Nach dem Ende des Zweiten Weltkriegs ließ sich die seit 1933 sukzessive auf Kriegsproduktion abgestellte und staatlich gelenkte Wirtschaftsordnung keineswegs auf die Erfordernisse der noch jungen Demokratie in den westlich kontrollierten Sektoren Deutschlands übertragen. Während die unter sowjetischer Verwaltung stehende Ostzone, gegen innere und äußere Widerstände zwar, dem Vorbild der UdSSR folgend zunehmend auf ein zentral gelenktes, seine Zielsetzungen in 5-Jahresplänen festsetzendes Wirtschaftssystem einschwenkte, beherrschte der Konsens zu einem marktwirtschaftlichen, aber auch soziale Absicherung garantierenden Wirtschaftssystem die Diskussionen der politischen Entscheidungsträger. Die Überlegungen aber, in welcher Weise und in welchem Umfang der Staat in die Autonomie des Marktes mittels wirtschaftspolitischer Entscheidungen eingreifen dürfe, waren so unterschiedlich wie kontrovers diskutiert.

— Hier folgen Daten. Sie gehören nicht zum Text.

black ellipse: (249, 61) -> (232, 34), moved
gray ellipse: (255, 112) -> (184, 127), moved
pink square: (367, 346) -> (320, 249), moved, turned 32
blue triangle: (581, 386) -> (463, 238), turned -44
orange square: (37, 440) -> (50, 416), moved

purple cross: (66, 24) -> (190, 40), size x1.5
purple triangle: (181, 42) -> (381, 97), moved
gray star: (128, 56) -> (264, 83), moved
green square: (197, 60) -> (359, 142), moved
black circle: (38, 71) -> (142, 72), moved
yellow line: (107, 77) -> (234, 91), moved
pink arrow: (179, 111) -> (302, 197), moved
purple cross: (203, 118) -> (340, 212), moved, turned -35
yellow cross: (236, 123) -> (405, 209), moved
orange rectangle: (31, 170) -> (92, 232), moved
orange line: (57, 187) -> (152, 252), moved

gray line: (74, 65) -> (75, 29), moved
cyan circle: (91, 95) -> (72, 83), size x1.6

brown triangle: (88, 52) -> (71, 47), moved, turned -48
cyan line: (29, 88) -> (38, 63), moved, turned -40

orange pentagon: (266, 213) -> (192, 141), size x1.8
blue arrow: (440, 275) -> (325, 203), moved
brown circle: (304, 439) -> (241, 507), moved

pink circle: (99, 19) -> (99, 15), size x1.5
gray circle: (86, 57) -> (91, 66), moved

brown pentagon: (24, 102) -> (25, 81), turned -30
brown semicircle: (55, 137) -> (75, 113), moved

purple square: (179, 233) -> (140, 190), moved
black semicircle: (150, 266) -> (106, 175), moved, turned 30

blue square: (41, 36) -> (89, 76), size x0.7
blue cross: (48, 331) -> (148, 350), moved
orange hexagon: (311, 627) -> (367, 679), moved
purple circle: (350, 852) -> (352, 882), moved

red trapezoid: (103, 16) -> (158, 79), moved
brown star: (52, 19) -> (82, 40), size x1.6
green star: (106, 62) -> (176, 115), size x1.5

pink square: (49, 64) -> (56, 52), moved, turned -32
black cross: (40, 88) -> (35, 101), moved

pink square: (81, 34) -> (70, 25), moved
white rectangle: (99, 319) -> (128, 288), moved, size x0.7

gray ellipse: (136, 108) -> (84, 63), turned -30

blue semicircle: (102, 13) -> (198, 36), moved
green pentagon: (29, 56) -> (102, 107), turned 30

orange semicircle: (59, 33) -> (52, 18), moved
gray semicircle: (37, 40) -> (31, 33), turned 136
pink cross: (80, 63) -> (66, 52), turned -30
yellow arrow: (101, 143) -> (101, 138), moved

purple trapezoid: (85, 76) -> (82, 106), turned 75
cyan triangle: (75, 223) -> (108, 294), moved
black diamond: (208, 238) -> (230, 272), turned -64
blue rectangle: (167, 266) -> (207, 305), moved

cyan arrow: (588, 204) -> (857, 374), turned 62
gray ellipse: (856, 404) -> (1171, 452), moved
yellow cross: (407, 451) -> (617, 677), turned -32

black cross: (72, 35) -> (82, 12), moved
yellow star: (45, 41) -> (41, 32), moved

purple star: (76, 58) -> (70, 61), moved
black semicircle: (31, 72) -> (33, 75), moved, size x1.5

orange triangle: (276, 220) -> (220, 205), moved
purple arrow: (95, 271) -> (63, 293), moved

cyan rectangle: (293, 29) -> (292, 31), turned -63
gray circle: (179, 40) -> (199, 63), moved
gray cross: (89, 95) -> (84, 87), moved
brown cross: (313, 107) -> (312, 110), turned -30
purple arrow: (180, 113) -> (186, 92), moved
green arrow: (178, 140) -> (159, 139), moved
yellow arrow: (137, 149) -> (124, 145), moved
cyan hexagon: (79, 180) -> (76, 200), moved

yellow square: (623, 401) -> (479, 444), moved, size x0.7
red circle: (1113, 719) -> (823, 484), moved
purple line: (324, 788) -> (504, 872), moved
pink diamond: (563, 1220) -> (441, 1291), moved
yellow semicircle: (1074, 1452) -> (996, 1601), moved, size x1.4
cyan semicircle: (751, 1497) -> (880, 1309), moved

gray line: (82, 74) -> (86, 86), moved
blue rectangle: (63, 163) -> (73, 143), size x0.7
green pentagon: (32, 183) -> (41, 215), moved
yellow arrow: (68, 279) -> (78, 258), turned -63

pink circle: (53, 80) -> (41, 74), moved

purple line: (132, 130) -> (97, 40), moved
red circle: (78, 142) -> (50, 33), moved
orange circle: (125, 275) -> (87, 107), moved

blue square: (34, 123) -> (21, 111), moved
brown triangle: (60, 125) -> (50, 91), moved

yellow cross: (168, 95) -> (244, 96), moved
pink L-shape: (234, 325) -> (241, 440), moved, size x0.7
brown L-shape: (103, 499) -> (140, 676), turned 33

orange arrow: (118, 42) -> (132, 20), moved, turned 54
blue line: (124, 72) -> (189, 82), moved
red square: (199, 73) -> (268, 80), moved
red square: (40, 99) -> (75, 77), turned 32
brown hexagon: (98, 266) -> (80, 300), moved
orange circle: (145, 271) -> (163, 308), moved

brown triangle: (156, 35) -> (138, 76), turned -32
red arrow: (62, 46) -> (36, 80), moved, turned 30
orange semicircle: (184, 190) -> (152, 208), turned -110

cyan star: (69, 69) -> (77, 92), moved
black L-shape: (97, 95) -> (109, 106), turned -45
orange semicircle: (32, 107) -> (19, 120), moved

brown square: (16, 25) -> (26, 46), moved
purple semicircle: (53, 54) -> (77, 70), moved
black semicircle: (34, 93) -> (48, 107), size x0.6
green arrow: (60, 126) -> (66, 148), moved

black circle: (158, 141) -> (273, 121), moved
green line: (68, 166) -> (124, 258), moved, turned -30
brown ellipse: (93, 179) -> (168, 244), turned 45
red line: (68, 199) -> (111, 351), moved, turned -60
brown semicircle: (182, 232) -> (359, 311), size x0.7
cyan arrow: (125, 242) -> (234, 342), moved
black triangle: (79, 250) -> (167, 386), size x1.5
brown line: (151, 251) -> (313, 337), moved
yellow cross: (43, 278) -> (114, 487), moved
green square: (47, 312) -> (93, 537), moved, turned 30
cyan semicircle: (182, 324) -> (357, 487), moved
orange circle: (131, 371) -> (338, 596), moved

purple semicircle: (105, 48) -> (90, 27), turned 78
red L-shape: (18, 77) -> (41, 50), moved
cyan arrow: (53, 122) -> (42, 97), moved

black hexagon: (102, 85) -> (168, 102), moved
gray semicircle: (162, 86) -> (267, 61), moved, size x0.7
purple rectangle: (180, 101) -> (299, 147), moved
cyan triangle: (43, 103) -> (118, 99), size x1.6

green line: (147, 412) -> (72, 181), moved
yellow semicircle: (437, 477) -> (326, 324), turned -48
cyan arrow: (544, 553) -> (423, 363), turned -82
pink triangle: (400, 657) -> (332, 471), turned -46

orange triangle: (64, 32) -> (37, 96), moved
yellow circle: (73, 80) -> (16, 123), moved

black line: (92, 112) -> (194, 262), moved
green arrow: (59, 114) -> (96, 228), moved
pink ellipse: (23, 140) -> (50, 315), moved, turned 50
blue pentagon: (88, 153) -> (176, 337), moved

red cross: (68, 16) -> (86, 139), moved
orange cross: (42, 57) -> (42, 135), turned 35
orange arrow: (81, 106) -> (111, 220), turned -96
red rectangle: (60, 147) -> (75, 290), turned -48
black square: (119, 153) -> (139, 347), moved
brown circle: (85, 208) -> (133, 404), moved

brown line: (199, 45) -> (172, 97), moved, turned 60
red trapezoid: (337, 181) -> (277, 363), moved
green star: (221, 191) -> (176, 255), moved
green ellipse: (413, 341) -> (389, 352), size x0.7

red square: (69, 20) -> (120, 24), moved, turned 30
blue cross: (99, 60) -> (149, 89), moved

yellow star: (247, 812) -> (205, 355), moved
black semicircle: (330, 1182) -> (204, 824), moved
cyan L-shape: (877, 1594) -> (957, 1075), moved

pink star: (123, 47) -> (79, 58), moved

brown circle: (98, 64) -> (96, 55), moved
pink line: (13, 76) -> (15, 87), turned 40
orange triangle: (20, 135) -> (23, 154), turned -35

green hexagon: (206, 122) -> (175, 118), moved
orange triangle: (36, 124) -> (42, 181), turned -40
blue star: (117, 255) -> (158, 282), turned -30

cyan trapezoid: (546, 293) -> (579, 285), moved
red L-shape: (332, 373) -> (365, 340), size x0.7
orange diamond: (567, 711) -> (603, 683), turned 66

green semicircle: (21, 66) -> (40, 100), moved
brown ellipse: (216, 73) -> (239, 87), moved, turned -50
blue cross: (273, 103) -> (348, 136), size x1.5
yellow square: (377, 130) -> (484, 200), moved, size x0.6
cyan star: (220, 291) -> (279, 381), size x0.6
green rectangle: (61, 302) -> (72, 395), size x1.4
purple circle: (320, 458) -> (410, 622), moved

Eine Einführung zur Sozialen Marktwirtschaft
Vor allem die Konzeptionen einer Sozialen Marktwirtschaft Ludwig Erhards, von 1949 bis 1963 erster Bundeswirtschaftsminister in Bonn, und die der Nationalökonomen Walter Eucken und Alfred Mueller-Armack sollten sich schlussendlich im Grundgesetz verankert durchsetzen. Deren Kernidee vom freien Individuum, das selbstbestimmt als Anbieter oder Nachfrager am Markt partizipiert, das es gilt zu schützen und gleichsam den Staat als Ordnungsgaranten dieser Idee verpflichtet, sozialen Ausgleich sicherzustellen, bestimmt auch heute noch die deutsche Wirtschaftspolitik.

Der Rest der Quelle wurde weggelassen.